Incredibles 2 may not be as fresh as the first outing – indeed, certain elements of its plotting border on the retread – but it’s equally, if not more, inventive as a piece of animation, and proof that, whatever his shortcomings may be philosophically, Brad Bird is a consummately talented director. This is a movie that is consistently very funny, and one that’s as thrilling as your average MCU affair, but like Finding Dory, you may understandably end up wondering if it shouldn’t have revolved around something a little more substantial to justify that fifteen-year gap in reaching the screen.

It would be fair to say my favourite Pixar pictures to date have been Brad Bird joints (The IncrediblesRatatouille, although Andrew Stanton’s WALL-E takes third) and that I haven’t been the greatest advocate of their sequel locomotive of recent years.

The Toy Story follow-ups were largely worthwhile (and lauded to the heavens), but I probably break with the consensus in considering there was no real need for them (and I wasn’t that bowled over by the first in the first place). The recent raiding of their crown jewels (Finding Dory, the announced Toy Story 4 because naturally) has rather supported that, and truth be told, you aren’t going to find any bucking of the trend with Incredibles 2. Nevertheless, and stirring and repeating as it is the huggable family dynamic theme common to the studio’s entire output, the zest and energy on display here ensure it would be churlish to begrudge this addition to the ranks.

The heel-dragging on a sequel was purportedly because Bird couldn’t come up with an idea (and it kicking into gear was absolutely nothing to do with Tomorrowland flopping, obviously). Which might suggest a cynical view that he eventually just went with what he had (rather like Indy 4 taking years longer than it needed, only to come out not very far from how Lucas wanted it in the first place).
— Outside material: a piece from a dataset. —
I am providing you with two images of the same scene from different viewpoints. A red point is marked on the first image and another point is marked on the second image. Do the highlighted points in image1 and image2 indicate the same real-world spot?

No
We start where we left off, with the Underminer (John Ratzenberger) undermining (and likely to return in the third instalment?); even if the first movie didn’t actually come out and say it, it was easy to infer that, through their triumph over Syndrome, superheroes had been accepted once again (despite Dash’s deferred winning dash). Not so, as Bird is intent on returning us to the original’s status-quo, pre-learning/character arc, a problem encountered with many a sequel, not least the roundly-lambasted Star Trek Into Darkness (although, here it’s narratively rather than emotively).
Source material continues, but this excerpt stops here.